TASK GOAL » Look below for the line with "travelers, please inquire before booking" and the line with "though he still". Copy exactly those two lines and every line between, but not the pictures.

[DATASET — start]

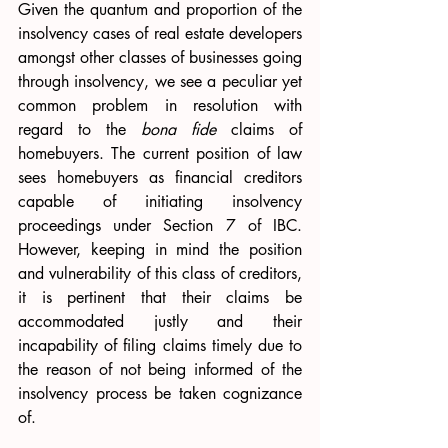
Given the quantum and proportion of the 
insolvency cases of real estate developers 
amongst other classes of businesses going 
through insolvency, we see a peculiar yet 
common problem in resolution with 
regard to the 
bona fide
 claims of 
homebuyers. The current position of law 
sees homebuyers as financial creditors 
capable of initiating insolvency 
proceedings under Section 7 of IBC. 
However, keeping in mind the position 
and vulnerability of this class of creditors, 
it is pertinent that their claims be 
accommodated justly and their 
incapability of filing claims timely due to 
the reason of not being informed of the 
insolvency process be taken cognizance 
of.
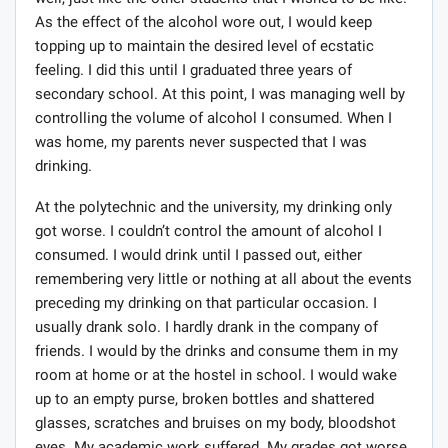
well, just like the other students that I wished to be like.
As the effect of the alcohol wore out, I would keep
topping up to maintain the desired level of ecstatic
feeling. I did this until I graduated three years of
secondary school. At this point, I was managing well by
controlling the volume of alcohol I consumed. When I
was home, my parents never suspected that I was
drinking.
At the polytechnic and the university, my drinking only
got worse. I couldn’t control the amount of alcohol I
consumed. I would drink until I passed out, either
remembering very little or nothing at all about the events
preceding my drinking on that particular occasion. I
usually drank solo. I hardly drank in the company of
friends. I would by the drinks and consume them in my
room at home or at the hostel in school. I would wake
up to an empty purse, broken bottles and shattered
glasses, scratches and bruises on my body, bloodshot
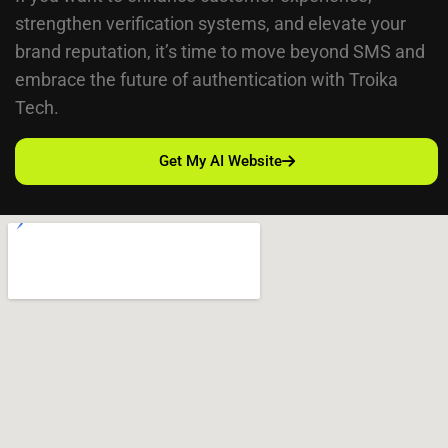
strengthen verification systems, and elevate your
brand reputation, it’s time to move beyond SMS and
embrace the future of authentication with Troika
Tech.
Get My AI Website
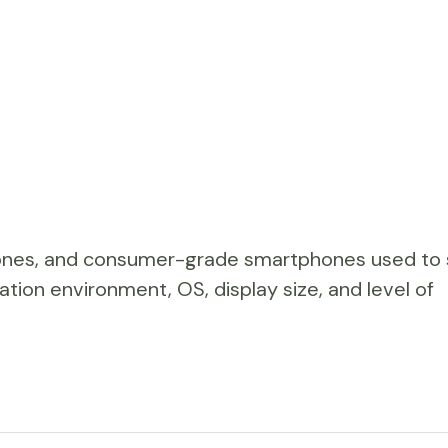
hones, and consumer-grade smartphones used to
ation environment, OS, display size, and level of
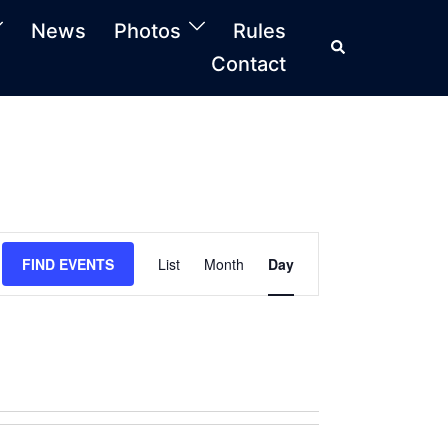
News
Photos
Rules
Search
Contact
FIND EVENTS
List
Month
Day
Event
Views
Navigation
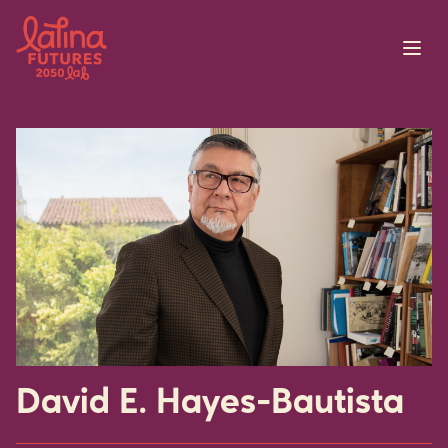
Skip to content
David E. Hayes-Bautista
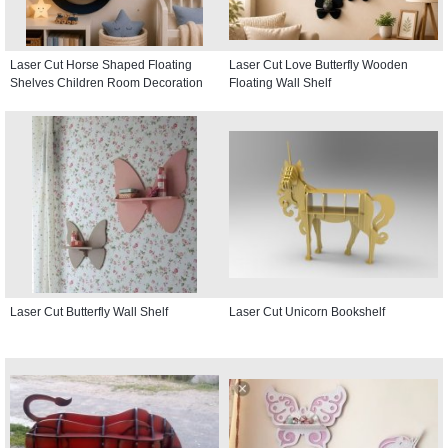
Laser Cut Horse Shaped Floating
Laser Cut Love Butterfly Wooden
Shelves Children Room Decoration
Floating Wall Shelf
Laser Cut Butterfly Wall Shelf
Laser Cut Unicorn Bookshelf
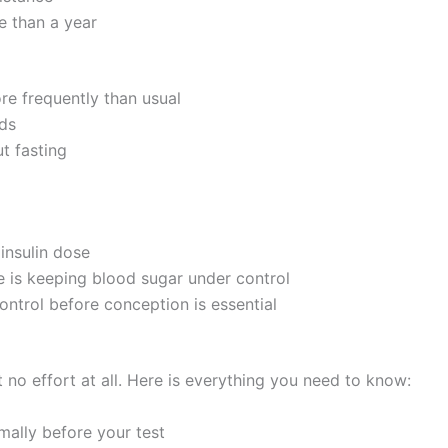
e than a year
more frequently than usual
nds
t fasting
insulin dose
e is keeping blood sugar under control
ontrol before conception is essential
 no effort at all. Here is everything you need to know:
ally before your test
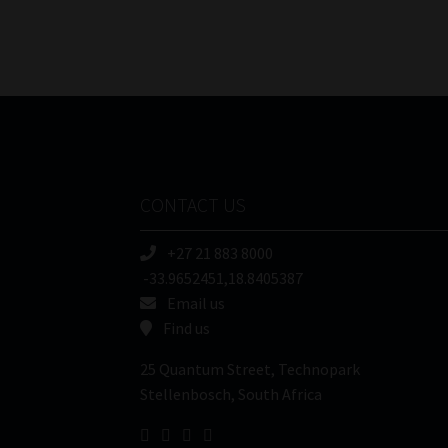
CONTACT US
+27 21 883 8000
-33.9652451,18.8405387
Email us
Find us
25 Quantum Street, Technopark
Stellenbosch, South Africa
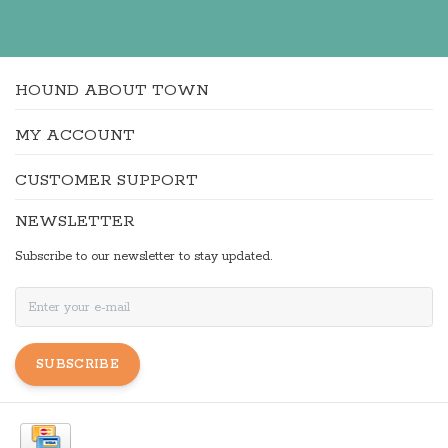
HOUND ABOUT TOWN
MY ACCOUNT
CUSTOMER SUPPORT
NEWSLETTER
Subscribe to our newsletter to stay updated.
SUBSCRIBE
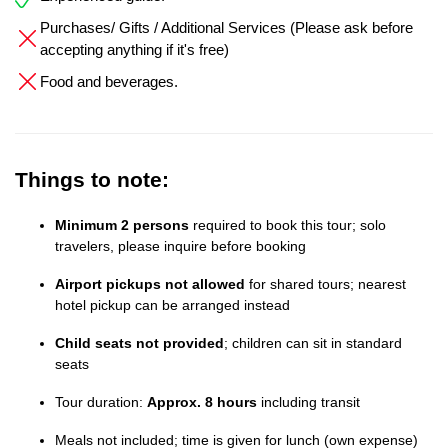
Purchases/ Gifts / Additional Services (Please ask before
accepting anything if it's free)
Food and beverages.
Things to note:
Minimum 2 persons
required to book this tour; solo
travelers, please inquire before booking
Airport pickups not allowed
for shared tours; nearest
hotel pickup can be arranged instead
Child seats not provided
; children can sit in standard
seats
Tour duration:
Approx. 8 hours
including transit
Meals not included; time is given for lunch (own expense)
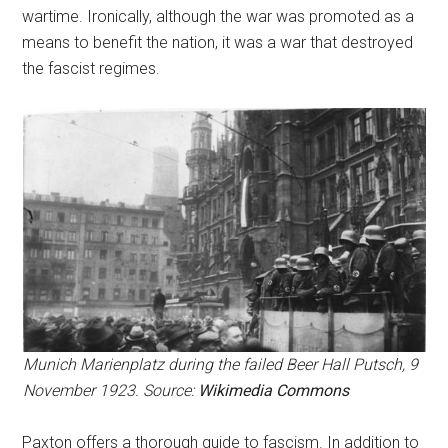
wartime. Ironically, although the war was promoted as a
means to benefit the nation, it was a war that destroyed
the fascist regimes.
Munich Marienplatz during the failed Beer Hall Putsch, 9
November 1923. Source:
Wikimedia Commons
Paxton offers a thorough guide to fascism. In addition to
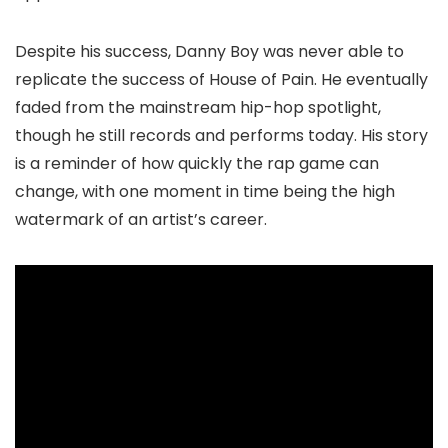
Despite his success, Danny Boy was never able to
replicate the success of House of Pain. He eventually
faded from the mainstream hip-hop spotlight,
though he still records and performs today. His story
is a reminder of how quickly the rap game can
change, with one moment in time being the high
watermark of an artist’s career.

[DATASET — finish]

WRITTEN SOLUTION »
travelers, please inquire before booking
Airport pickups not allowed
for shared tours; nearest
hotel pickup can be arranged instead
Child seats not provided
; children can sit in standard
seats
Tour duration:
Approx. 8 hours
including transit
Meals not included; time is given for lunch (own expense)
wartime. Ironically, although the war was promoted as a
means to benefit the nation, it was a war that destroyed
the fascist regimes.
Munich Marienplatz during the failed Beer Hall Putsch, 9
November 1923. Source:
Wikimedia Commons
Paxton offers a thorough guide to fascism. In addition to
Despite his success, Danny Boy was never able to
replicate the success of House of Pain. He eventually
faded from the mainstream hip-hop spotlight,
though he still records and performs today. His story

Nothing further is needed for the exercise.